◆ RECORDS
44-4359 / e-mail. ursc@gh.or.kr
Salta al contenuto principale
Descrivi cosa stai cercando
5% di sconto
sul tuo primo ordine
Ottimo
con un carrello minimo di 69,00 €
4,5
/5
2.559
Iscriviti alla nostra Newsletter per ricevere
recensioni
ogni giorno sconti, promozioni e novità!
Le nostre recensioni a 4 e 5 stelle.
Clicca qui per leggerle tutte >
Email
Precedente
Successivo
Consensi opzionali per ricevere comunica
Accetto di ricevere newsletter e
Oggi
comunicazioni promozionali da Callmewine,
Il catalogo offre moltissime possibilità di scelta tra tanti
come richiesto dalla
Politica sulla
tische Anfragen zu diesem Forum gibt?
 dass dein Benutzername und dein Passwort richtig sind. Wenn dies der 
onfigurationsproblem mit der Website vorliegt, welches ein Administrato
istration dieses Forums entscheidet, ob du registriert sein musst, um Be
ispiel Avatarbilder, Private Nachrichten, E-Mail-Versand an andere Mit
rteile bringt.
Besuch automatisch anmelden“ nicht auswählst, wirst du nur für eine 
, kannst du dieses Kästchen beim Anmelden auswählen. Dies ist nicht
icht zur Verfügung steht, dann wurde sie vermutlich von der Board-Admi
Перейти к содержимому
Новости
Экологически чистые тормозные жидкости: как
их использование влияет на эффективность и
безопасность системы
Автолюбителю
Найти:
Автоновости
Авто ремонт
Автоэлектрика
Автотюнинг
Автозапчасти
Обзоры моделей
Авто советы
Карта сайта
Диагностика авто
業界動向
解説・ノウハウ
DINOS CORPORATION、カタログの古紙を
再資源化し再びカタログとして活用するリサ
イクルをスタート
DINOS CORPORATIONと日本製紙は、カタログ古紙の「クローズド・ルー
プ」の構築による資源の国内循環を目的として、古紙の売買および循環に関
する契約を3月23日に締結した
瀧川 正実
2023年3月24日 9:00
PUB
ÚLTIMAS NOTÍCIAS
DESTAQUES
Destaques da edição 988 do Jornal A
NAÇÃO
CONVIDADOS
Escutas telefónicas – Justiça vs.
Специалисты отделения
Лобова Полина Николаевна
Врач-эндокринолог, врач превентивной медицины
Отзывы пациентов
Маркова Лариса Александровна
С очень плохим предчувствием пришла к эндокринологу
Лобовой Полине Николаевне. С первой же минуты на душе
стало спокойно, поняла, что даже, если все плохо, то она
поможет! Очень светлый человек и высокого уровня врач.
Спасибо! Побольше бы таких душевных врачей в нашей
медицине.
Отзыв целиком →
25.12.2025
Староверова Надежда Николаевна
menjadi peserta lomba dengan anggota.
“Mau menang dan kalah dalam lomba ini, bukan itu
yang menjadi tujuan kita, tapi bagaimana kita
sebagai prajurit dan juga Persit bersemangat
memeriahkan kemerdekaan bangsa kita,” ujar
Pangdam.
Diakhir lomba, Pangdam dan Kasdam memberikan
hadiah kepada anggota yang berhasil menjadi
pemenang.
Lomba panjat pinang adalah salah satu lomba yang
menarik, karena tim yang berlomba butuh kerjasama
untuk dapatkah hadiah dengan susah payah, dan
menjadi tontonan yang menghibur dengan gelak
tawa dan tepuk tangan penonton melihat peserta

◆ REQUIREMENT
Only the lines from the start of the material through the line bearing "Consensi opzionali per ricevere comunica" are needed, restated exactly, with both end lines included.

◆ TASK OUTPUT
44-4359 / e-mail. ursc@gh.or.kr
Salta al contenuto principale
Descrivi cosa stai cercando
5% di sconto
sul tuo primo ordine
Ottimo
con un carrello minimo di 69,00 €
4,5
/5
2.559
Iscriviti alla nostra Newsletter per ricevere
recensioni
ogni giorno sconti, promozioni e novità!
Le nostre recensioni a 4 e 5 stelle.
Clicca qui per leggerle tutte >
Email
Precedente
Successivo
Consensi opzionali per ricevere comunica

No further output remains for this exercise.